Hefele se apoya en las biografías de Alvar Gómez, Quintanilla y Fléchier, que completa con informaciones sacadas de la correspondencia de Pedro Mártir de Anghiera y de las crónicas españolas del siglo XVI. Le dedica todo un capítulo —el último del libro— al paralelismo entre Cisneros y Richelieu. Hefele destaca las que estima características comunes a los dos estadistas: ambos deseaban situar la autoridad del rey por encima de todos los grupos sociales; con este objetivo procuraron que el estamento nobiliario perdiera parte de su arrogancia y de su pujanza; ambos estaban preocupados porque la justicia fuera acatada por todos, especialmente por los nobles; ahora bien, en este aspecto, Cisneros le parece a Hefele mucho más próximo al pueblo —lo califica de amigo del pueblo—, mientras Richelieu era más bien un cortesano; de ahí que el primero fuera popular y el segundo odiado[582]; tanto Cisneros como Richelieu pudieron fiarse de un colaborador devoto y competente, el primero del franciscano Francisco Ruiz, el segundo del capuchino Joseph; ambos estadistas, por fin, favorecieron la cultura, Cisneros con la creación de la Universidad de Alcalá, Richelieu con la fundación de la Academia Francesa, aunque entre los dos hubo más que matices: Cisneros estaba más a favor de la ciencia —las humanidades, el biblismo— que de las bellas letras; a Richelieu, en cambio, le gustaban la literatura y el teatro. Donde aparece claramente la superioridad de Cisneros es en las dotes personales: él era mucho más generoso, mucho menos vindicativo. Este es uno de los rasgos por los que Cisneros ha dejado en la historia el recuerdo de un ministro competente: que era, al mismo tiempo, un santo.

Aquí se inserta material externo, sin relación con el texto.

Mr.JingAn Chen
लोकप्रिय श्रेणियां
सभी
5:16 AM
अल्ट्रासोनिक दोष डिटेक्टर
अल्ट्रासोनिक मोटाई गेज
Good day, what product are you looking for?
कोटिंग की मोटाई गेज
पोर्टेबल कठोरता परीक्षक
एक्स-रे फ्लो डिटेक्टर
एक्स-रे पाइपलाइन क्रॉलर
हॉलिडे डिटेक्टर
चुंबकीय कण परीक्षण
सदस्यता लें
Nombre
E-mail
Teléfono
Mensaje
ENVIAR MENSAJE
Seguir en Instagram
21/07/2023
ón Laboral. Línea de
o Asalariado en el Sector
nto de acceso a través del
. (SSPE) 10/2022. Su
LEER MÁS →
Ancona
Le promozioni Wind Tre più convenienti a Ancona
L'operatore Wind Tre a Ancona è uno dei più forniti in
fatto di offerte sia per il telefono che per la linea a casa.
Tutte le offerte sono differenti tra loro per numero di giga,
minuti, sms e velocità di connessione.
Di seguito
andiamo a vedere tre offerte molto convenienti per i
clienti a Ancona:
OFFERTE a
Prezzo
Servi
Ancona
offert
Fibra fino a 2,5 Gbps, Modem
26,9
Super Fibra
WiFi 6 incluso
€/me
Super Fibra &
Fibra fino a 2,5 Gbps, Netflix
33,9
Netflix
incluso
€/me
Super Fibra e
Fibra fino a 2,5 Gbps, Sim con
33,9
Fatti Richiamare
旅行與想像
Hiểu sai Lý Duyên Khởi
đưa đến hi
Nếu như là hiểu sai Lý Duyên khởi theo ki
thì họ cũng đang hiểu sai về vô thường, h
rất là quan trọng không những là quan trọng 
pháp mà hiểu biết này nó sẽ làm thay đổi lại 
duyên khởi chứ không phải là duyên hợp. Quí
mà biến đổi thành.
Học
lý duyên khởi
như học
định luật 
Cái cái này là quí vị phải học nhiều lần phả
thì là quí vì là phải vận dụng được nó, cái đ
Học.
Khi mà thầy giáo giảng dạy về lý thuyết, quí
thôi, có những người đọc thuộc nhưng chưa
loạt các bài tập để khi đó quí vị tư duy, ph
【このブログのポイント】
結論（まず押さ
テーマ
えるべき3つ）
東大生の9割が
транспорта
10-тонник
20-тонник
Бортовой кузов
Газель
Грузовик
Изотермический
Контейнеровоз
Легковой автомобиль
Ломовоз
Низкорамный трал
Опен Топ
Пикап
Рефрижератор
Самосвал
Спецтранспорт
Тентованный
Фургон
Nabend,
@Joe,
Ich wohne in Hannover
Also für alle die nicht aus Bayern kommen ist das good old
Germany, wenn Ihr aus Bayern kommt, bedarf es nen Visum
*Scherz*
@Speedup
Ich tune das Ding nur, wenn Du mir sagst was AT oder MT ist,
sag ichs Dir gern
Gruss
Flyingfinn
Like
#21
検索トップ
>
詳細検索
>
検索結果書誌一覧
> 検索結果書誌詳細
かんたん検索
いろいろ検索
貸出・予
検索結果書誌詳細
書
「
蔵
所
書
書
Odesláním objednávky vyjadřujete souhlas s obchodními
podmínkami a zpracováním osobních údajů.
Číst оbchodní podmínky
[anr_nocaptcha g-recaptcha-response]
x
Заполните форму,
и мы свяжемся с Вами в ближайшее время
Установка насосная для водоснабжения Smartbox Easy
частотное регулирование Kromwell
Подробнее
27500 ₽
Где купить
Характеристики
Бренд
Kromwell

LA ERUDICIÓN CONTEMPORÁNEA
La tercera de las etapas que hemos señalado en la historiografía cisneriana es obra principalmente de españoles, quienes, a mediados del siglo XIX, dejan de ver en Cisneros casi exclusivamente un santo para estudiar el papel que desempeñó en la historia de España. Es la época en la que los historiadores se muestran más y más preocupados por renovar los métodos de investigación y buscar nuevas fuentes en los archivos y bibliotecas. El primer tomo de la Colección de documentos inéditos para la historia de España se publica en Madrid, en 1842; a este le seguirán otros muchos que van a arrojar nueva luz sobre la historia de la España de los siglos dorados. En el extranjero también empiezan a ver la luz importantes fuentes documentales hasta entonces poco o nada conocidas, menos aún utilizadas[583]. Los estudios cisnerianos se beneficiaron de aquel movimiento de erudición. Pascual Gayangos y Vicente de la Fuente inauguran la nueva orientación publicando parte de las cartas intercambiadas entre Cisneros y sus secretarios[584]. Por otra parte, se percibe en toda Europa un interés creciente por temas relacionados con la época cisneriana: el reinado de los Reyes Católicos, el advenimiento de la casa de Austria, la Reforma luterana y sus antecedentes, el humanismo, etcétera. Varios libros editados durante la primera mitad del siglo XX se aprovechan de una coyuntura tan favorable para una revisión a fondo de la vida y obra de Cisneros. Destaca en este sentido el libro de José López de Ayala y Álvarez de Toledo, conde de Cedillo, aunque se limita a la segunda regencia de Cisneros (1516-1517[585]). Más ambicioso, el libro de Luis Fernández de Retana está elaborado a partir de las fuentes conocidas, con poca o ninguna aportación original[586]. A finales del siglo XX, García Oro ofrece por fin un estudio completo de la personalidad y obra del gran cardenal a partir de las fuentes conocidas ahora, tanto las impresas como las manuscritas, además de una importantísima cosecha personal recogida en archivos y bibliotecas[587].